A Gustavo Olivo Peña

Hace muchos años me encontraba en una cátedra de Economía en la facultad de Ciencias Económicas y Sociales de la Universidad Autónoma de Santo Domingo cuando un joven,  cuyo nombre lamentablemente no recuerdo, quien me había visto leyendo una novela de Balzac y que parece pensó que a mí me gustaba la literatura, me dijo que tenía un libro que podía interesarme, dicho lo cual extrajo  de un bulto un pequeño volumen que llevaba el nombre de El libro de Arena. Yo vi que era de la autoría de Jorge Luis Borges. El joven, una vez colocó el texto en mis manos, inició un discurso cuyo recuerdo de vez en cuando me visita. Expresó que lamentaba  que la mayoría de los estudiantes de la UASD que leían no le daban importancia a la literatura de Borges por considerarla no comprometida con los mejores intereses, que eran los “intereses del  pueblo”. También me habló de que  había estudiantes que no estaban leyendo a Mario Vargas Llosa desde que éste dejó de comulgar  con los métodos que implementaba la revolución cubana. Y señaló que muchos leían a Neruda y a García Márquez  no por la grandeza de sus creaciones  sino por su confeso credo comunista.

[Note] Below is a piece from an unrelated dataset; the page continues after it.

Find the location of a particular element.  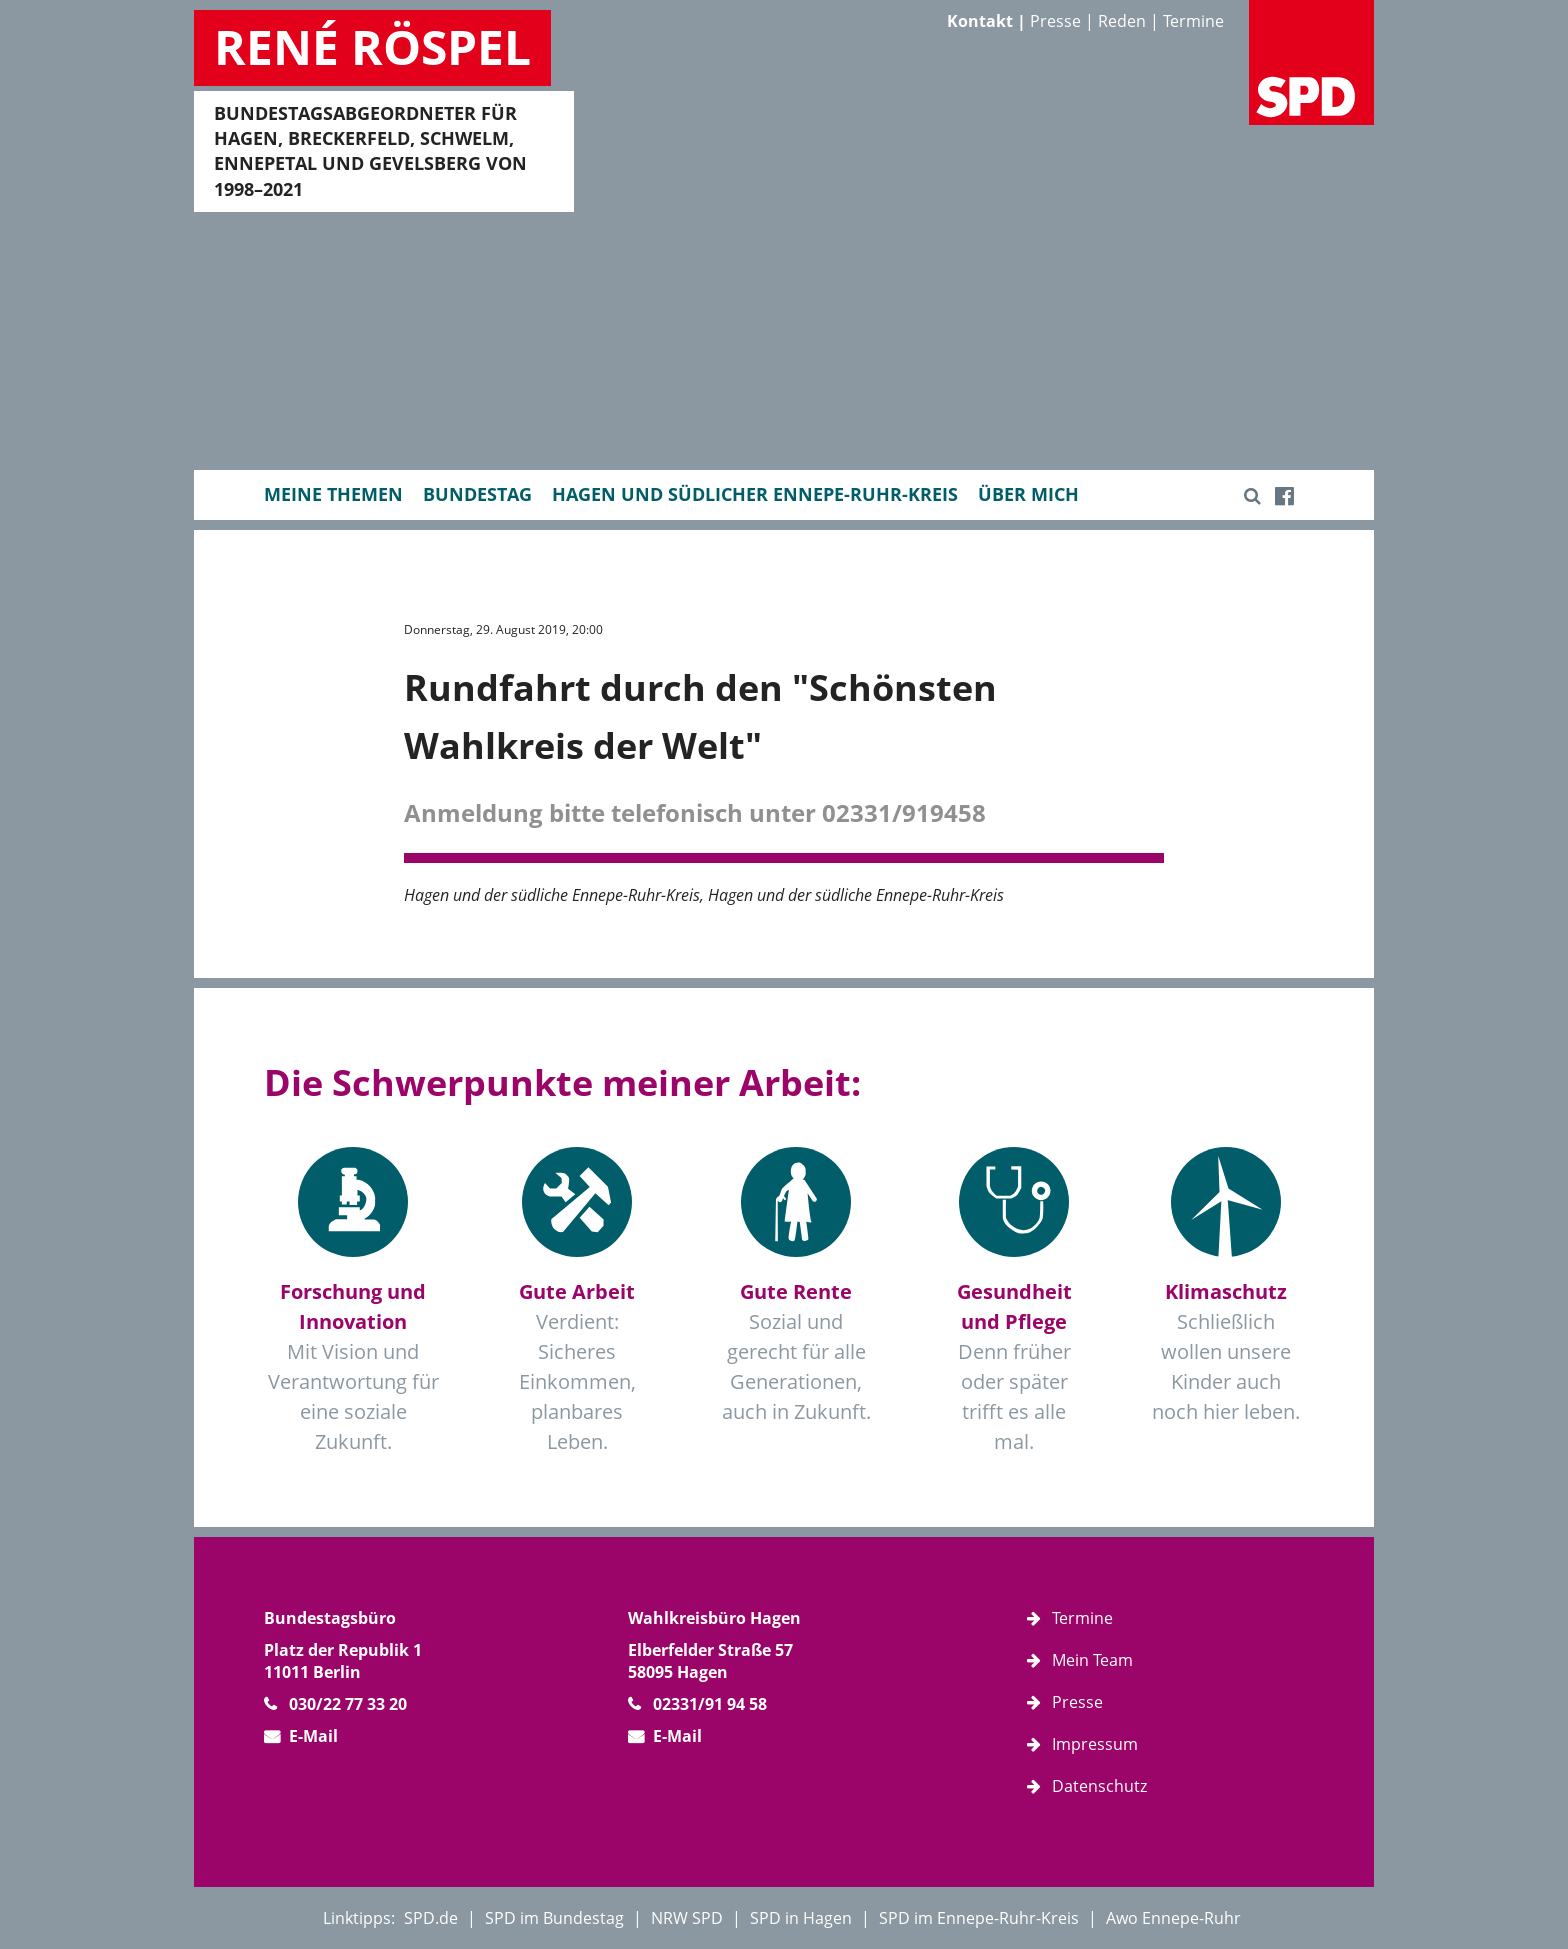 Termine is located at coordinates (1193, 21).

Finalizada la cátedra me retiré hacia un pequeño parque, me senté en uno de sus bancos y me dispuse a leer  El Libro de Arena. Me apasionaron tanto los relatos que no asistí a las demás clases que me correspondían ese día para seguir leyendo. Al día siguiente rechacé una invitación a comer que me hizo un amigo y preferí  quedarme en mi pensión de estudiante con la finalidad de concluir la lectura de aquel libro ejemplar.

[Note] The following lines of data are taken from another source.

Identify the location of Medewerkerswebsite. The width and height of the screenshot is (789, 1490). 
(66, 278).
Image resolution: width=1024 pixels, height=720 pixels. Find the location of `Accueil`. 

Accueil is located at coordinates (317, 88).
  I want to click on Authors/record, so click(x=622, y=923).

A partir de aquella experiencia  me hice un asiduo lector de las obras de Borges y discutí con muchos de los que adversaban la literatura de éste, a los que intenté hacerles comprender que escribir bien como lo hacía Borges es la misión principal del escritor, no importa la posición ideológica que  asuma el creador. Recuerdo que un estudiante llegó tan lejos en el absurdo que me apuntó que no leía a Borges ni a ningún otro literato porque, según él, la literatura  es una cuestión de clase y el día que el comunismo se instalara “no habrá lugar para lloriqueos y sensiblerías literarias”.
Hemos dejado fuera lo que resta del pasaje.